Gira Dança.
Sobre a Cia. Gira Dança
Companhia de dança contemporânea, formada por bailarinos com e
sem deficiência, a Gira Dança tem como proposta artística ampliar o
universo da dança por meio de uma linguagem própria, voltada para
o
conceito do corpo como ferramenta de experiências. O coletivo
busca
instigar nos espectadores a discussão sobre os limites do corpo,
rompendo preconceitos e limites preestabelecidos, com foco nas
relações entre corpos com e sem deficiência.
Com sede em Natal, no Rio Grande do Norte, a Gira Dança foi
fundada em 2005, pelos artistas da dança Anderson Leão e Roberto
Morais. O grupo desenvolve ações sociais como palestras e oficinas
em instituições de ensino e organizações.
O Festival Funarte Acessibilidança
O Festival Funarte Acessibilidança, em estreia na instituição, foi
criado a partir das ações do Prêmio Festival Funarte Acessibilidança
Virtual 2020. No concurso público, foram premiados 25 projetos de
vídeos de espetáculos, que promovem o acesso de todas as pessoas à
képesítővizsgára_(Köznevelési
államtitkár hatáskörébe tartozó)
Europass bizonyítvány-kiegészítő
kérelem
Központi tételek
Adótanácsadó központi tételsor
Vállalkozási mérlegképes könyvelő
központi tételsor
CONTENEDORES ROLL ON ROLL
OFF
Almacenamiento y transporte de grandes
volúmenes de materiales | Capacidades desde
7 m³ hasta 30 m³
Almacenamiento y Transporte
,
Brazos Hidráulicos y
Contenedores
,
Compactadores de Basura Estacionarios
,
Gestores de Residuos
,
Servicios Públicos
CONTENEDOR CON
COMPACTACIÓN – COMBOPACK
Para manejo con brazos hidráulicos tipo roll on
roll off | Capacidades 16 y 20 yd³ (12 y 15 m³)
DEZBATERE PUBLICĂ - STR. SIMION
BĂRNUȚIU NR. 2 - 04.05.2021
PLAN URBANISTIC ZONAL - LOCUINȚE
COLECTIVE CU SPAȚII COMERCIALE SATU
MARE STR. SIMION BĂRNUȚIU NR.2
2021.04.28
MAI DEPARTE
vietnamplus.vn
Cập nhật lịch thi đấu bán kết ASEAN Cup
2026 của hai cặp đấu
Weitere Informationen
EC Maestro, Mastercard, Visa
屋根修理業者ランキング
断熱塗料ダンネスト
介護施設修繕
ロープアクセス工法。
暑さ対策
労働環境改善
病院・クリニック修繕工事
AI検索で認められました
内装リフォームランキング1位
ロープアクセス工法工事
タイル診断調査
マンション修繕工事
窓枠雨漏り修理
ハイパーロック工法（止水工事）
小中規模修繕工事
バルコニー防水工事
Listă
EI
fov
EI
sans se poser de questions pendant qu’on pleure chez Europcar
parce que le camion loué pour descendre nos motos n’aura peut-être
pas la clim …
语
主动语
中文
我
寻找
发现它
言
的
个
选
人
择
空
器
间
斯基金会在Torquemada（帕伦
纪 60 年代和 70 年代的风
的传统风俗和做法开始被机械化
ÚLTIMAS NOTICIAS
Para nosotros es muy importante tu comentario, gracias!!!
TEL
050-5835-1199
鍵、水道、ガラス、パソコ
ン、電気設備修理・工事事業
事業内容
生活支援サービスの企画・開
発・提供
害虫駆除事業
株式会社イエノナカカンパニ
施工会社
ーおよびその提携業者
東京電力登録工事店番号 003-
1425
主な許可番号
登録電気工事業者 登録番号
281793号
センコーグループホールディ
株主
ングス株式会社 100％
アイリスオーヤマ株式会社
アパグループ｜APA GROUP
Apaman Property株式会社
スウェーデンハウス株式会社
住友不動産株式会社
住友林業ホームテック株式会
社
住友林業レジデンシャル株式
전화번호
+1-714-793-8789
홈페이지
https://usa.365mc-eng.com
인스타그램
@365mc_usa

---

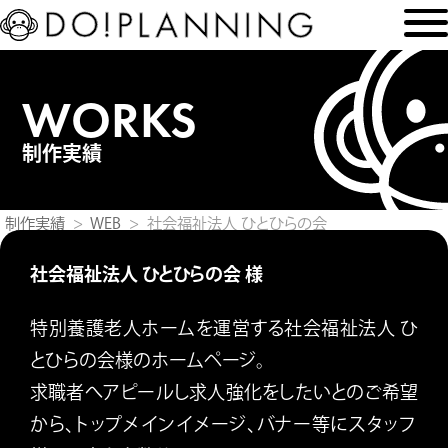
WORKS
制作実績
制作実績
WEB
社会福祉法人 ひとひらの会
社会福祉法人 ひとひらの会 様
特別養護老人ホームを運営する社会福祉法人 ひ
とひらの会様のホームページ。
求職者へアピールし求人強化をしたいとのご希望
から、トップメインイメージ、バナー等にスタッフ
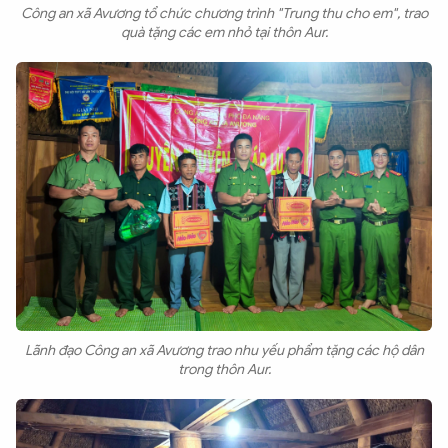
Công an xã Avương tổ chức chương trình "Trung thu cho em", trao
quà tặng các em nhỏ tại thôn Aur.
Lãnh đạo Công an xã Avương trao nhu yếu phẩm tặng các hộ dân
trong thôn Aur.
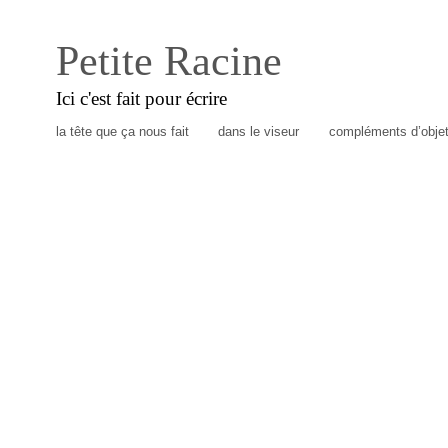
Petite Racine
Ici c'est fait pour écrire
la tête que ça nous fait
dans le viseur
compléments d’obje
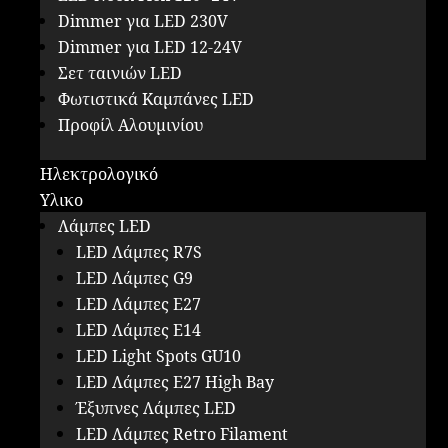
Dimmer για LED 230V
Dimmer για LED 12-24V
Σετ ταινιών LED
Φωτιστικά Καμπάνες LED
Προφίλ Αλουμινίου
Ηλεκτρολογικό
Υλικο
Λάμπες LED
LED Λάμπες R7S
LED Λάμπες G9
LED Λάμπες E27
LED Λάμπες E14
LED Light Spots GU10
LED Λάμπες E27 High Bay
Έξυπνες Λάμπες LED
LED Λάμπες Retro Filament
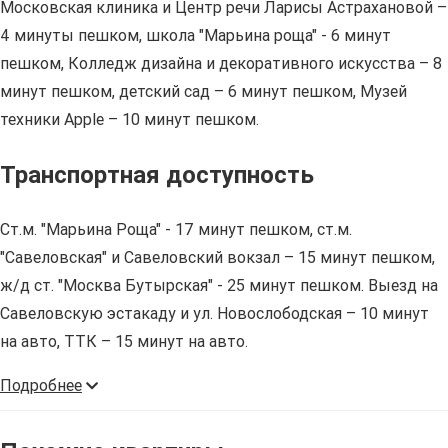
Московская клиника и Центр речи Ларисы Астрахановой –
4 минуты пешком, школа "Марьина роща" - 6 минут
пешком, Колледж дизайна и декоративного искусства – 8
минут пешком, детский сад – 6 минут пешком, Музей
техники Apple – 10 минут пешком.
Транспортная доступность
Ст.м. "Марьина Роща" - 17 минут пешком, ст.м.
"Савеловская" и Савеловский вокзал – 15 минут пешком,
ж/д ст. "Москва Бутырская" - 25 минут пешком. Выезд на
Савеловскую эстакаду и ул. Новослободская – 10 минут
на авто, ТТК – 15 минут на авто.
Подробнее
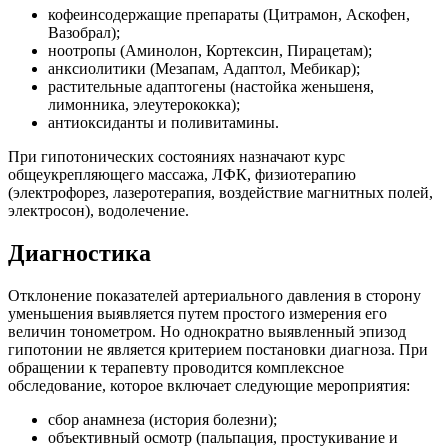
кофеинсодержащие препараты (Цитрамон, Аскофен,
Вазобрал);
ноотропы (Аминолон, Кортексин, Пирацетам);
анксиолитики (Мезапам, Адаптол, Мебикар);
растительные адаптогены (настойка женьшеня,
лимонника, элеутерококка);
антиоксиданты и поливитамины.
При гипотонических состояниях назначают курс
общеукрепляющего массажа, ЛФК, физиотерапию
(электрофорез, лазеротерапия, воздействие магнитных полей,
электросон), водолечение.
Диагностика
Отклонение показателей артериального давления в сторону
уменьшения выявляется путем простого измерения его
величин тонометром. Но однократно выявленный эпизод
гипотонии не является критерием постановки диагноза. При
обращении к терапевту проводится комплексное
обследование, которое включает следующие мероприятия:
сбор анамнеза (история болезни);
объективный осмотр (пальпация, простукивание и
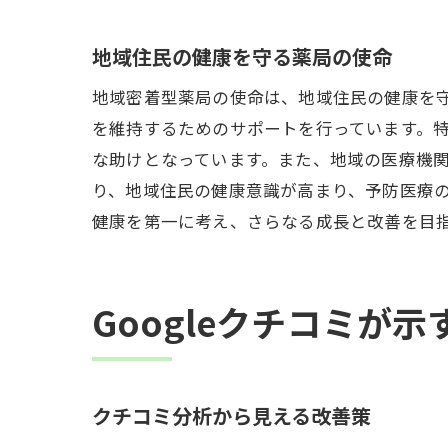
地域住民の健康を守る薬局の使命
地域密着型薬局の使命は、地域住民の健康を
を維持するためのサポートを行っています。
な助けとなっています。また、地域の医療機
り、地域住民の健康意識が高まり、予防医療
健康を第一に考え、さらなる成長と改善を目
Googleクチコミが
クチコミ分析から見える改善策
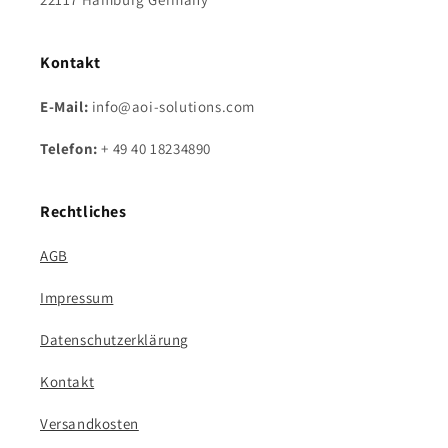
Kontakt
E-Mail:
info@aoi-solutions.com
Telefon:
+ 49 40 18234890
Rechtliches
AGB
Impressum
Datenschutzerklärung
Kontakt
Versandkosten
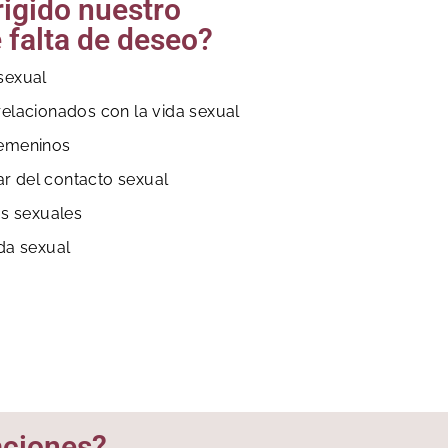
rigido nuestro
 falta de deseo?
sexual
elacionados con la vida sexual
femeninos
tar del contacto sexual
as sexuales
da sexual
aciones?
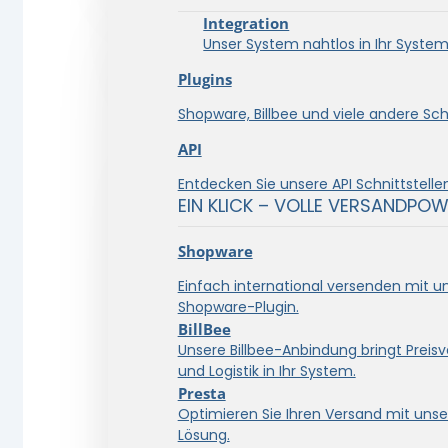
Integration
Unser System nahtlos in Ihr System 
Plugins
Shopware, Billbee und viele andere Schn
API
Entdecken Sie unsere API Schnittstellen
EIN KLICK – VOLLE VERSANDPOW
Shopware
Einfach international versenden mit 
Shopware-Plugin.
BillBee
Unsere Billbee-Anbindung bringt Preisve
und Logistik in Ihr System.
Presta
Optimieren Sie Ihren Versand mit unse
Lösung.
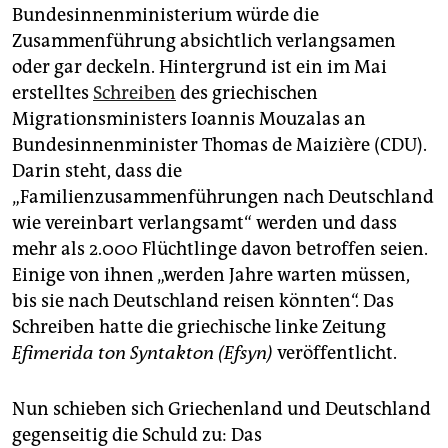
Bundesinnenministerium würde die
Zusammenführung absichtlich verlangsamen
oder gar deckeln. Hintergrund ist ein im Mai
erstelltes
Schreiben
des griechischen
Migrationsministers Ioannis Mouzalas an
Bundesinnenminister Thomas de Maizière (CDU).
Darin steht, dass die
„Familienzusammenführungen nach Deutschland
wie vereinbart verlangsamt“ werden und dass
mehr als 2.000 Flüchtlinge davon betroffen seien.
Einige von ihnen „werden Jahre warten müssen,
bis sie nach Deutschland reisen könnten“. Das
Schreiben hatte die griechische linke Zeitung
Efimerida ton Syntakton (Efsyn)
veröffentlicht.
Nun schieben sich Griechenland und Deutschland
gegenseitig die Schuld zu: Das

▸ **Goal of the exercise**: Please return the data above exactly as it stands from the line with "LED Λάμπες E14" to the line with "и Савеловский вокзал", keeping both of those lines but none of the pictures.

▸ **Task result**:
LED Λάμπες E14
LED Light Spots GU10
LED Λάμπες E27 High Bay
Έξυπνες Λάμπες LED
LED Λάμπες Retro Filament
Московская клиника и Центр речи Ларисы Астрахановой –
4 минуты пешком, школа "Марьина роща" - 6 минут
пешком, Колледж дизайна и декоративного искусства – 8
минут пешком, детский сад – 6 минут пешком, Музей
техники Apple – 10 минут пешком.
Транспортная доступность
Ст.м. "Марьина Роща" - 17 минут пешком, ст.м.
"Савеловская" и Савеловский вокзал – 15 минут пешком,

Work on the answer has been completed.